Cheng Weiwei, Li Yu, Wang Liqiang, Zhang Zhi, Liu Zhonghua
College of Urban and Rural Construction, Shanxi Agricultural University, Jinzhong, China.
College of Agricultural Engineering, Shanxi Agricultural University, Jinzhong, China.
PLoS One. 2025 Aug 7;20(8):e0328302. doi: 10.1371/journal.pone.0328302. eCollection 2025.
Solar greenhouse is a primary agricultural facility in northern China during winter, providing a certain level of security for the demand for vegetables and melons in the northern regions.
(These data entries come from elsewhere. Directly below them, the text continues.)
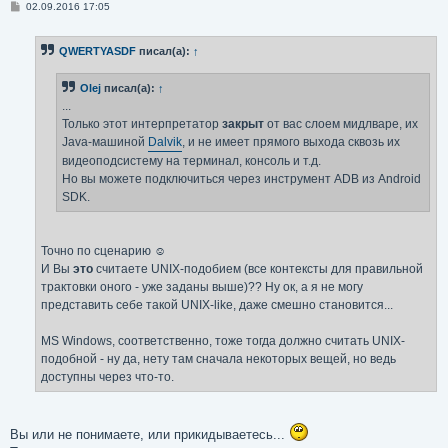
С
02.09.2016 17:05
о
о
б
QWERTYASDF
писал(а):
↑
щ
е
н
Olej
писал(а):
↑
и
е
...
Только этот интерпретатор
закрыт
от вас слоем мидлваре, их
Java-машиной
Dalvik
, и не имеет прямого выхода сквозь их
видеоподсистему на терминал, консоль и т.д.
Но вы можете подключиться через инструмент ADB из Android
SDK.
Точно по сценарию ☺
И Вы
это
считаете UNIX-подобием (все контексты для правильной
трактовки оного - уже заданы выше)?? Ну ок, а я не могу
представить себе такой UNIX-like, даже смешно становится...
MS Windows, соответственно, тоже тогда должно считать UNIX-
подобной - ну да, нету там сначала некоторых вещей, но ведь
доступны через что-то.
Вы или не понимаете, или прикидываетесь...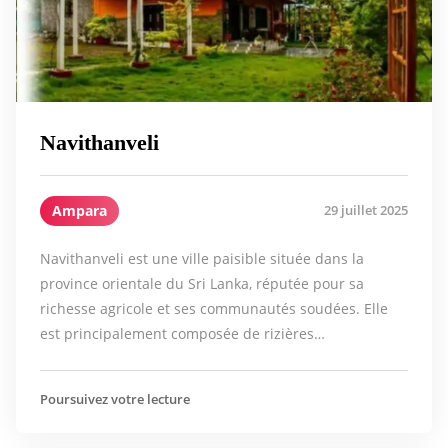
Navithanveli
Ampara
29 juillet 2025
Navithanveli est une ville paisible située dans la
province orientale du Sri Lanka, réputée pour sa
richesse agricole et ses communautés soudées. Elle
est principalement composée de rizières…
Poursuivez votre lecture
However, there remains a lack of uniformity between crop requirements and the light and thermal environment within the planting area of the greenhouse, resulting in non-uniform growth and development of crops. The present study set out with the objective of investigating the impact of the light environment on the internal conditions of a solar greenhouse. To this end, experimental measurements were employed in conjunction with deep learning models. The results showed that rates of change in air temperature and light intensity were significantly higher in the vertical than the horizontal direction, especially below 1,800 metres, where significant differenced in temperature and light distribution existIn the horizontal direction, the impact of light distribution on soil temperature was significant within a range of less than 4,500 mm from the southern base of the greenhouse. By contrast, the impact was less pronounced within a range of 4,500 to 9,000 mm, In the temporal dimension, light variation significantly affected soil temperatures within 150 mm of the surface, but had no significant effect on temperatures within the 300-600 mm range. Similarly, light variation significantly affected temperatures within 200 mm of the inner wall surface, but had no significant effect on temperatures within the 400-800 mm range.Furthermore, vertical differences in light intensity significantly affected temperatures within the 800 mm height range from the indoor ground level, whereas the impact at other heights was less pronounced. The LSTM prediction model was highly accurate, and this study provided the necessary data and theoretical basis for regulating the light and temperature environments in solar greenhouse.
日光温室是中国北方冬季主要的农业设施,为北方地区蔬菜和瓜果的需求提供了一定程度的保障。然而,温室种植区内作物需求与光热环境之间仍存在缺乏一致性的问题,导致作物生长发育不均。本研究旨在调查光照环境对日光温室内环境条件的影响。为此,结合深度学习模型进行了实验测量。结果表明,气温和光照强度的变化率在垂直方向上显著高于水平方向,尤其是在1800米以下,温度和光照分布存在显著差异。在水平方向上,光照分布对土壤温度的影响在距离温室南侧底部小于4500毫米的范围内显著。相比之下,在4500至9000毫米的范围内影响较小。在时间维度上,光照变化对地表以下150毫米范围内的土壤温度有显著影响,但对300 - 600毫米范围内的温度没有显著影响。同样,光照变化对内壁表面200毫米范围内的温度有显著影响,但对400 - 800毫米范围内的温度没有显著影响。此外,光照强度的垂直差异对室内地面以上800毫米高度范围内的温度有显著影响,而在其他高度的影响较小。长短期记忆(LSTM)预测模型具有很高的准确性,本研究为调节日光温室的光照和温度环境提供了必要的数据和理论依据。